Birinci kuşaktan dördüncü kuşağa kadar, Avrupa’daki Türkler çeşitli sorunlar yaşamış, her kuşak kendi özgü sorunlarıyla karşılaşmıştır. Ancak, bu sorunların çözümü noktasında ne Avrupa ülkeleri ne de Türk toplumu ciddi adımlar atmıştır. İlk kuşak dil ve kültürel adaptasyon sorunları yaşarken, dördüncü kuşağa gelindiğinde, bu bireyler kendi dil ve kültürlerinden giderek uzaklaşmıştır. Özellikle Avusturya’da doğup büyüyen nesiller, Avusturya ve Alman kültürüyle yoğrulmuştur.
Eğitim ve gelecekleri açısından Almanca öğrenmeye teşvik edilen bu kuşaklar, kendi öz kültürleri ve dillerine yabancılaşmışlardır. Hatta rüyalarını Almanca görmeleri, kendi değerlerine karşı duyarsızlaşmaları anlamına gelmektedir. Türkçe bilgileri sınırlı olan bu bireyler, Almanca Türk karşıtı edebiyatı ve basını takip etmekte, Türk kültürüne ve Türkiye’ye karşı önyargılara kapılmaktadırlar. Bu, biz gurbetçileri derin düşüncelere dalmaya itmektedir.

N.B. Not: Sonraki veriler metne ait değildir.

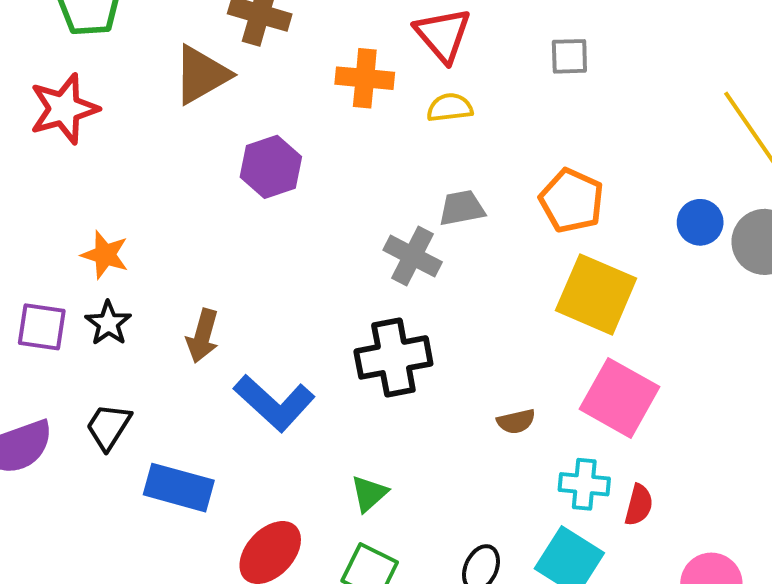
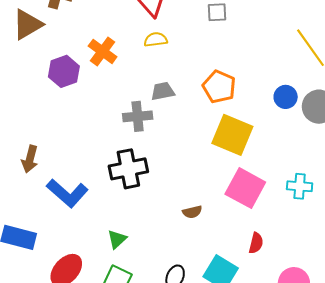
orange cross: (365, 78) -> (103, 51), moved, turned 32
gray cross: (413, 256) -> (138, 116), turned -32
brown semicircle: (516, 421) -> (192, 212), moved
cyan cross: (584, 484) -> (300, 186), moved

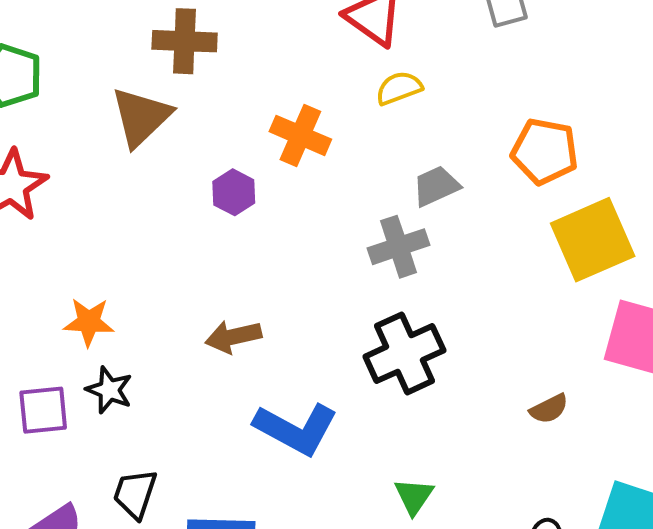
purple hexagon: (64, 71) -> (234, 192), size x0.7
yellow square: (232, 135) -> (593, 240), turned -33
brown arrow: (30, 159) -> (233, 337), moved, turned 76

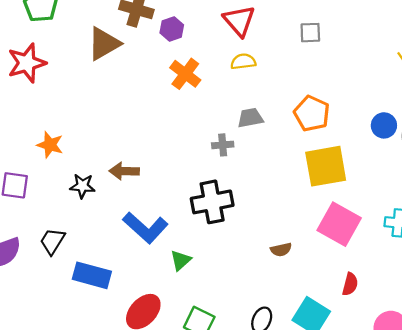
purple hexagon: (234, 192) -> (172, 29), moved
gray cross: (398, 247) -> (223, 145), size x0.7
black star: (109, 390) -> (82, 186), moved, turned -30
green triangle: (414, 496) -> (181, 260), moved

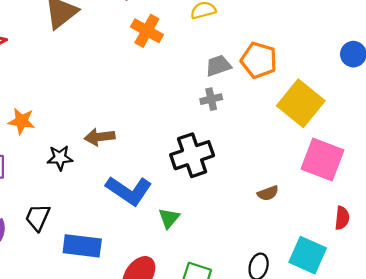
orange pentagon: (312, 114) -> (259, 60), moved
gray cross: (223, 145) -> (211, 99), moved
yellow square: (326, 166) -> (301, 103), turned -33

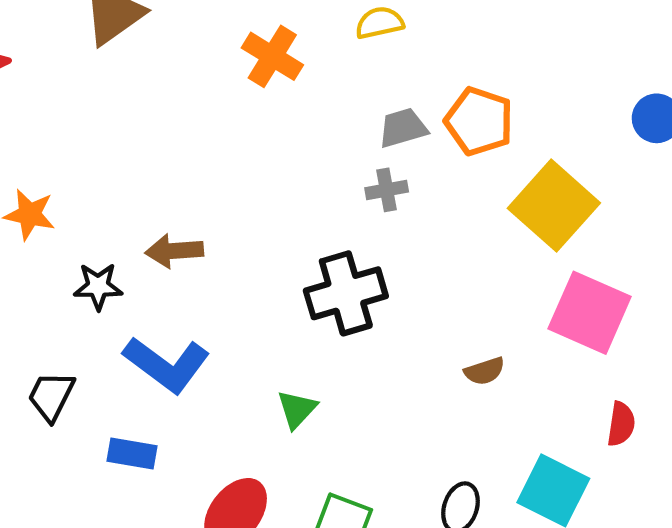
blue L-shape: (129, 191) -> (167, 364), moved
blue rectangle: (82, 246) -> (132, 453), size x0.7

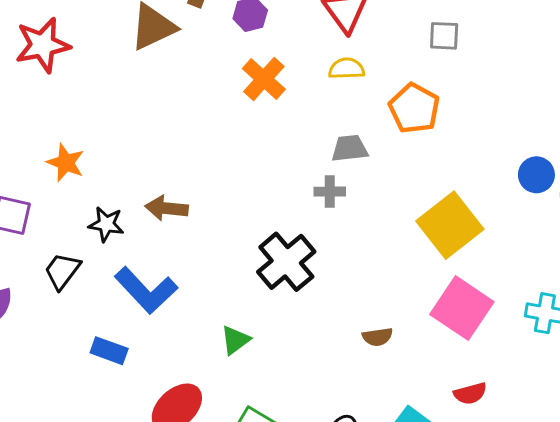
orange pentagon: (479, 121) -> (414, 108), moved
black cross: (346, 293) -> (286, 262), turned -34
black trapezoid: (51, 396) -> (62, 271), moved
red semicircle: (621, 424) -> (470, 393), turned 56

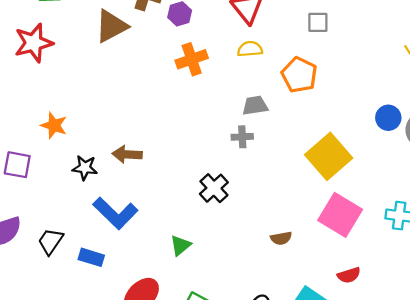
orange cross: (264, 79) -> (192, 59), turned 32
black cross: (286, 262) -> (214, 188), size x0.7
black trapezoid: (62, 271) -> (50, 241), moved

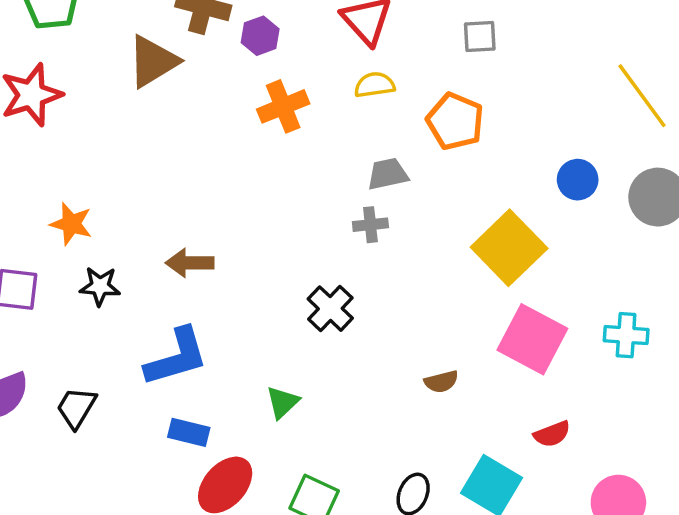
blue circle: (388, 118) -> (578, 180), moved
black star: (85, 168) -> (100, 286), moved
blue L-shape: (115, 213) -> (177, 357), turned -57
blue rectangle: (91, 257) -> (189, 432), moved

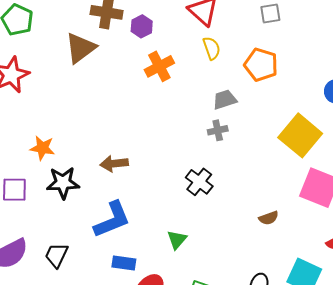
yellow semicircle: (375, 85) -> (212, 48), turned 85
black star: (100, 286) -> (63, 183), size x1.4

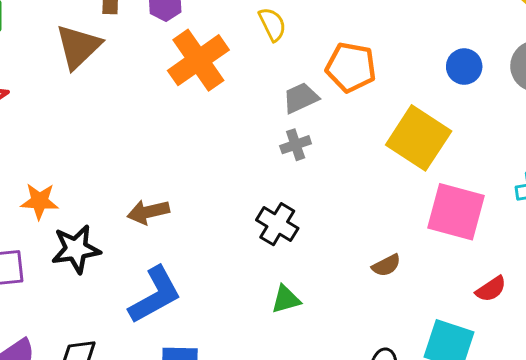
orange pentagon: (261, 65) -> (351, 67), moved
orange cross: (159, 66) -> (198, 60), size x1.4
green triangle: (177, 240) -> (286, 299), moved, turned 40

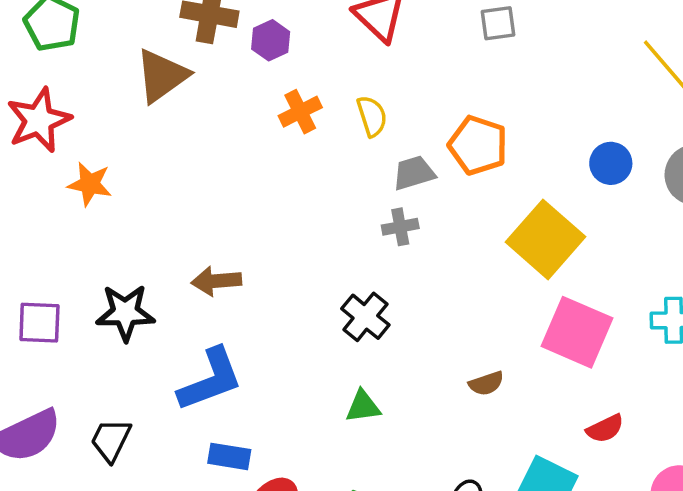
yellow semicircle: (272, 24) -> (372, 116), moved
orange cross: (198, 60) -> (300, 112), size x0.6
orange star: (39, 201) -> (90, 184), moved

Türkiye’nin iç politika çekişmeleri, iktidar kavgaları ve Avrupa ülkeleriyle olan gerilim politikaları, Türklere karşı tutumların daha da sertleşmesine neden olmuş, bu da zaten mevcut olan tarihsel önyargıları daha da pekiştirmiştir. Türk toplumu, medyatik baskıların, fiziksel saldırıların ve sistematik sindirmelerin hedefi haline gelmiştir. Bu olumsuz koşullar gençlerimizin eğitimini de olumsuz etkilemektedir. Eğitimi yarım bırakan genç nesil, toplumda marjinalleşerek ayrı bir grup oluşturmuş, bu da suç oranlarının artmasına ve iki kültür arasında bir kimlik bunalımına yol açmıştır. Uyuşturucu kullanımı, şiddet eğilimleri ve sosyal uyumsuzluk, geleceğimiz adına endişe verici sinyallerdir. Ancak umutsuzluğa kapılmamak gerek, zira zor koşullara rağmen ayakta kalmayı başaran, parlak bir geleceğe sahip, büyük hedefler peşinde koşan müstesna gençlerimiz de var. Bu gençler, tembellik ve kötü arkadaş çevresini hayatlarından uzak tutarak, umutlarımızı yeşertiyorlar.